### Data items
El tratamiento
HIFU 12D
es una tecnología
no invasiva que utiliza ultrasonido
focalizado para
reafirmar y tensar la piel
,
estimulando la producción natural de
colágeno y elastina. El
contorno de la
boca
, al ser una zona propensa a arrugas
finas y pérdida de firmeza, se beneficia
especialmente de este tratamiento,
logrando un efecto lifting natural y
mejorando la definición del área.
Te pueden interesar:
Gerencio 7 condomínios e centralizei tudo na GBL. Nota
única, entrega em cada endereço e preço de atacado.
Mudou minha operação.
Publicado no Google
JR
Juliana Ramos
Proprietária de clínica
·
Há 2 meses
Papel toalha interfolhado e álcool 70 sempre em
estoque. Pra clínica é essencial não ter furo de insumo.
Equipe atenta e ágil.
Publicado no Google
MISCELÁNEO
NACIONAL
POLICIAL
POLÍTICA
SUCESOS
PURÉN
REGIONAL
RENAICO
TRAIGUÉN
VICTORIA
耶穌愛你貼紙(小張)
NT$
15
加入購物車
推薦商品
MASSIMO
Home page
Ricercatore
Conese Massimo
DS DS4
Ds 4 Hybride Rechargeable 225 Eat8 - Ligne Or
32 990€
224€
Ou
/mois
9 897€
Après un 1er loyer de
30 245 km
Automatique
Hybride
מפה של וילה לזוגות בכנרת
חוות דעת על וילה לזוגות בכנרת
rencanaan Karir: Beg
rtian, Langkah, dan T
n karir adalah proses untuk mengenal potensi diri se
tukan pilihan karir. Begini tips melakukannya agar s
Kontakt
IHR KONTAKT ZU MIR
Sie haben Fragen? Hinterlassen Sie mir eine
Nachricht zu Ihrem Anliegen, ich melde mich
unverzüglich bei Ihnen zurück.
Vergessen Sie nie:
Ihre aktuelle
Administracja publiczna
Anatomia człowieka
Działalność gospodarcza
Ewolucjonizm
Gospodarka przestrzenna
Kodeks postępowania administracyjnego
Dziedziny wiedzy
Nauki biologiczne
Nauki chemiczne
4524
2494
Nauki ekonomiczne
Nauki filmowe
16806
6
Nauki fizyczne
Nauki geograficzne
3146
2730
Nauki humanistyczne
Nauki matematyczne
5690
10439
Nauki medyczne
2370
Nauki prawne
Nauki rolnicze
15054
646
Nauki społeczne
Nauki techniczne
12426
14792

### Problem details
Type out the entries exactly as they appear above.

### Answer to the exercise
El tratamiento
HIFU 12D
es una tecnología
no invasiva que utiliza ultrasonido
focalizado para
reafirmar y tensar la piel
,
estimulando la producción natural de
colágeno y elastina. El
contorno de la
boca
, al ser una zona propensa a arrugas
finas y pérdida de firmeza, se beneficia
especialmente de este tratamiento,
logrando un efecto lifting natural y
mejorando la definición del área.
Te pueden interesar:
Gerencio 7 condomínios e centralizei tudo na GBL. Nota
única, entrega em cada endereço e preço de atacado.
Mudou minha operação.
Publicado no Google
JR
Juliana Ramos
Proprietária de clínica
·
Há 2 meses
Papel toalha interfolhado e álcool 70 sempre em
estoque. Pra clínica é essencial não ter furo de insumo.
Equipe atenta e ágil.
Publicado no Google
MISCELÁNEO
NACIONAL
POLICIAL
POLÍTICA
SUCESOS
PURÉN
REGIONAL
RENAICO
TRAIGUÉN
VICTORIA
耶穌愛你貼紙(小張)
NT$
15
加入購物車
推薦商品
MASSIMO
Home page
Ricercatore
Conese Massimo
DS DS4
Ds 4 Hybride Rechargeable 225 Eat8 - Ligne Or
32 990€
224€
Ou
/mois
9 897€
Après un 1er loyer de
30 245 km
Automatique
Hybride
מפה של וילה לזוגות בכנרת
חוות דעת על וילה לזוגות בכנרת
rencanaan Karir: Beg
rtian, Langkah, dan T
n karir adalah proses untuk mengenal potensi diri se
tukan pilihan karir. Begini tips melakukannya agar s
Kontakt
IHR KONTAKT ZU MIR
Sie haben Fragen? Hinterlassen Sie mir eine
Nachricht zu Ihrem Anliegen, ich melde mich
unverzüglich bei Ihnen zurück.
Vergessen Sie nie:
Ihre aktuelle
Administracja publiczna
Anatomia człowieka
Działalność gospodarcza
Ewolucjonizm
Gospodarka przestrzenna
Kodeks postępowania administracyjnego
Dziedziny wiedzy
Nauki biologiczne
Nauki chemiczne
4524
2494
Nauki ekonomiczne
Nauki filmowe
16806
6
Nauki fizyczne
Nauki geograficzne
3146
2730
Nauki humanistyczne
Nauki matematyczne
5690
10439
Nauki medyczne
2370
Nauki prawne
Nauki rolnicze
15054
646
Nauki społeczne
Nauki techniczne
12426
14792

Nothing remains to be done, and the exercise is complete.